A health clinic in the northern Greenland town of Upernavik is temporarily discontinuing non-emergency services after three people reportedly contracted COVID-19 while receiving care there.
Three people in the town of 1,000 have tested positive for COVID in recent days; all three have been hospitalized. Health authorities fear the town may be on the verge of an outbreak and are urging residents to get tested.
Elsewhere in Greenland, three hospital patients in Nuuk tested positive for COVID as an ongoing outbreak there continues unabated.
In the past week, the number of new cases has increased by half and now stands at 190. Nationally, there were 200 reported cases as of Thursday.
The rising number of cases in Nuuk has led health officials to reimpose measures to control the spread of the illness, including a requirement that people looking to leave Nuuk present either proof of vaccination or a negative test.
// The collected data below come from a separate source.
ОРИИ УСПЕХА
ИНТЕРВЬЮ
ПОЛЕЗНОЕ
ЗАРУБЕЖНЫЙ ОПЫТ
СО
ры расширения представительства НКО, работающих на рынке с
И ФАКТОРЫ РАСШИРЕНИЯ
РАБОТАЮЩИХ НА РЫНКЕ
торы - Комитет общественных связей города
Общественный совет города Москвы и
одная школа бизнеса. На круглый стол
Though most of the restrictions apply only to adults, health officials underscored that the outbreak was primarily driven by children.
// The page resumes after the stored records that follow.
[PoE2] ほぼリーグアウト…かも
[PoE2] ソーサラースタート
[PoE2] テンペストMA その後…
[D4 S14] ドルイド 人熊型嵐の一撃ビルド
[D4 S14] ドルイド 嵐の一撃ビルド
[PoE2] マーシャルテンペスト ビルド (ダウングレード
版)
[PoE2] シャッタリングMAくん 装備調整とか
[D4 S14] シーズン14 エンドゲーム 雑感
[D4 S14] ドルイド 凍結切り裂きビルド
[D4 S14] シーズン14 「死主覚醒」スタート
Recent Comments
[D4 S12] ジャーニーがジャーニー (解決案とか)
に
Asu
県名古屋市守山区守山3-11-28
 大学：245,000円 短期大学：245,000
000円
According to the most recent update, seven of the 19 people testing positive for COVID on Thursday were under 18.
“There’s an epidemic among schoolchildren,” said Henrik L. Hansen, the chief medical officer. “They get infected and then they infect their parents and siblings and then they, in turn, spread it to others.”
Children under 12 are not offered vaccines in Greenland.
The number of people of all ages in Greenland who are not fully vaccinated is around 30 percent, yet they make up nearly 60 percent of all new cases, according to statistics from the Office of the Chief Medical Officer.
That, according to Hansen, is in line with a recent Danish study that found people who have not been vaccinated are three times as likely to be infected with COVID as those who are, and five times as likely to require hospitalization.
“If you aren’t vaccinated, you’ll get infected,” Hansen said. “And if you get infected, you have a greater risk of becoming seriously ill and dying.”